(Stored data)
--

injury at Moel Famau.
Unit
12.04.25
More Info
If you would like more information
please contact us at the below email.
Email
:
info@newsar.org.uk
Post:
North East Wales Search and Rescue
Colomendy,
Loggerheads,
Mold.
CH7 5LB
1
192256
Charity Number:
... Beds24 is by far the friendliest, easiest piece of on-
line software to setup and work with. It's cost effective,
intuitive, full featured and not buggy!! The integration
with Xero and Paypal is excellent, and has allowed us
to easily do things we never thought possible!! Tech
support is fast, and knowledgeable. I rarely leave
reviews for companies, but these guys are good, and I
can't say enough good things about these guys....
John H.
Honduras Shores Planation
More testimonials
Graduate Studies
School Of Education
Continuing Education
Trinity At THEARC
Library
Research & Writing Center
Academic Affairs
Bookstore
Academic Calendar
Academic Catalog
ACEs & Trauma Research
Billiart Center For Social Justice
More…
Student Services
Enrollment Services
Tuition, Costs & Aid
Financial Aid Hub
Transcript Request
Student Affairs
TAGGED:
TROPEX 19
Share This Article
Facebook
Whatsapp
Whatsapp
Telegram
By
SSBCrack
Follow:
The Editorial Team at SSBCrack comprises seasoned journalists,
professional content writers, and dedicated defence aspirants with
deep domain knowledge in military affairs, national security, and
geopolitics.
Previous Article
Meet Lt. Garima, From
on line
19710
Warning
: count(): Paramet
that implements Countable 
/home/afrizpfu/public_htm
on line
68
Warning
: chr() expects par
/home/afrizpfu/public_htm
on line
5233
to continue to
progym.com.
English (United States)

--

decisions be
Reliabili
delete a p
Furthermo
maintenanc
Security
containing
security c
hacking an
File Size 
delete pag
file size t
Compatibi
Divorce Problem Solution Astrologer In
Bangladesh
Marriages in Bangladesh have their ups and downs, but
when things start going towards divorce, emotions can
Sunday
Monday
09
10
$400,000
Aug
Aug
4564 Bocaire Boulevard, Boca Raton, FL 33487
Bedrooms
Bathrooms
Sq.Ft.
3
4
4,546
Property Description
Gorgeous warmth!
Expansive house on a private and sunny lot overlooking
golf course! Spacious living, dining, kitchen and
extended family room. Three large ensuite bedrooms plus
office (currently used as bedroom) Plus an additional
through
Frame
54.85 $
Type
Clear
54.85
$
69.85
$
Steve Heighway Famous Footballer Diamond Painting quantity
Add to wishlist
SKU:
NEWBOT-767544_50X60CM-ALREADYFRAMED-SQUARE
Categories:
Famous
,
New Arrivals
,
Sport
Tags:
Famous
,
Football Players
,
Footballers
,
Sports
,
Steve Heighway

--

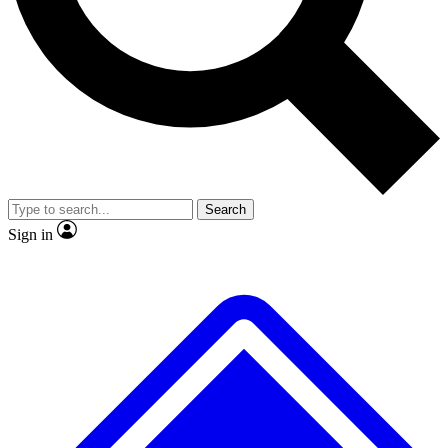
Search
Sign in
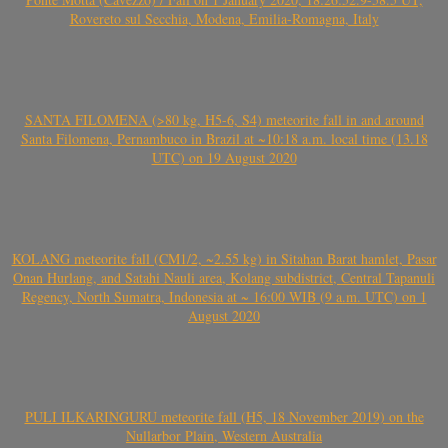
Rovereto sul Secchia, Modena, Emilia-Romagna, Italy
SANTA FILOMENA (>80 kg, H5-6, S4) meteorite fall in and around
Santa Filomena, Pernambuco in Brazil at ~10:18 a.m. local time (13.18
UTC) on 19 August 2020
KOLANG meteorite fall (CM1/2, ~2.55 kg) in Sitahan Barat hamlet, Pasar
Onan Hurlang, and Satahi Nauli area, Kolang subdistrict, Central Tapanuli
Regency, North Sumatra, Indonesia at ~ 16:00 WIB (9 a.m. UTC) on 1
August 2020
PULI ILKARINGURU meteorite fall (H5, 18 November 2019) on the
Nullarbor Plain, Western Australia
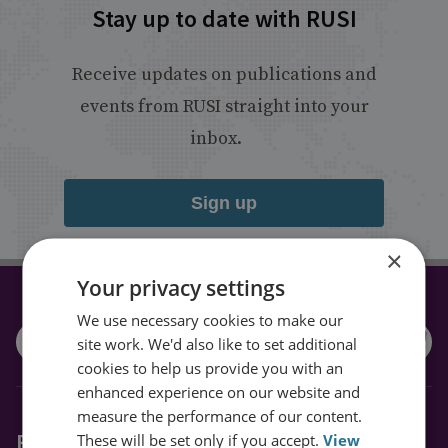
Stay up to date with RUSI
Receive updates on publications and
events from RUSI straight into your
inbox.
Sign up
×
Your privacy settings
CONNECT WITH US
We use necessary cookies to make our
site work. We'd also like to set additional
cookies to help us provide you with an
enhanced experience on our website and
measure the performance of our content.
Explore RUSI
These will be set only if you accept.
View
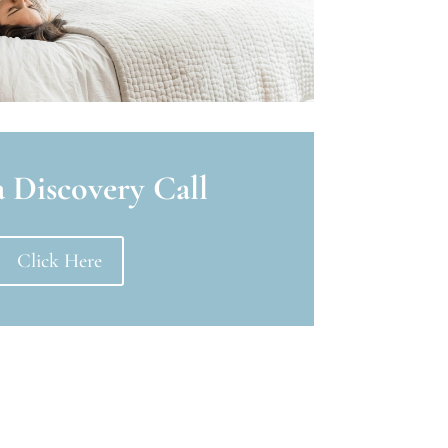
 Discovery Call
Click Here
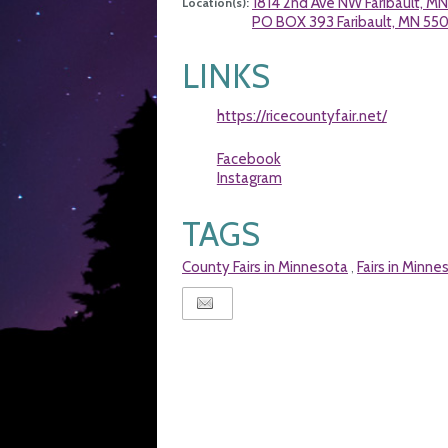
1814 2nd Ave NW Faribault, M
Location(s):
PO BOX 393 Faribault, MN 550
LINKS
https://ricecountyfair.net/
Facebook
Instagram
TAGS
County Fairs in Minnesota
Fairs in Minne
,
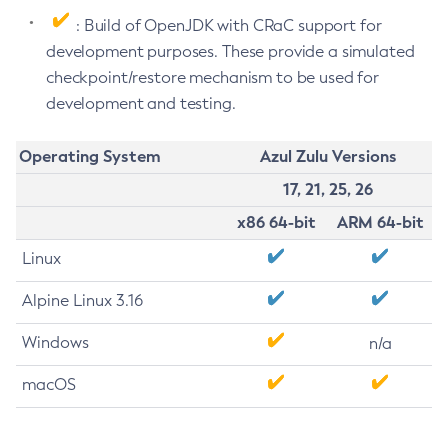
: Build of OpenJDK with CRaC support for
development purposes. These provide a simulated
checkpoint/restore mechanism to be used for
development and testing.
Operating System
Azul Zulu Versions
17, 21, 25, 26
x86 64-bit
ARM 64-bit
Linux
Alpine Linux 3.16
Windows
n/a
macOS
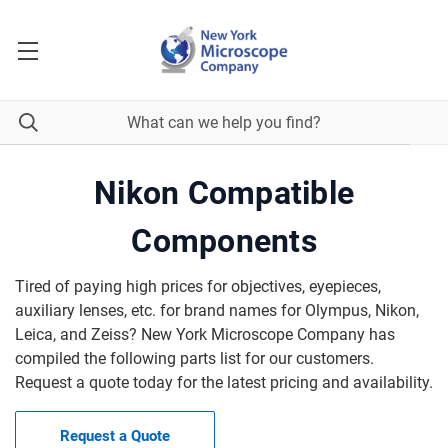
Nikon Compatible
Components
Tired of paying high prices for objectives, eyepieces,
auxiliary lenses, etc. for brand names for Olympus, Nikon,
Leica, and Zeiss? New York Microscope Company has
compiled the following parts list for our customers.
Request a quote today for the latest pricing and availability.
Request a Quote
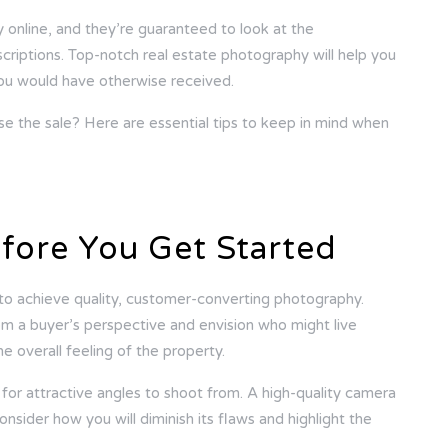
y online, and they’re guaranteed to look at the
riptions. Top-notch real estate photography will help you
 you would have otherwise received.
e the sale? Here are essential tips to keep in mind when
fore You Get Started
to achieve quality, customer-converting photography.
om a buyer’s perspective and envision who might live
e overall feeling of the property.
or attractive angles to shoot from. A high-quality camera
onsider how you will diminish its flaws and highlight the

--

# WHAT THE TASK ASKS
Take every line above that includes "when" and list it.

# OUTPUT FOR THIS TASK
when things start going towards divorce, emotions can
e the sale? Here are essential tips to keep in mind when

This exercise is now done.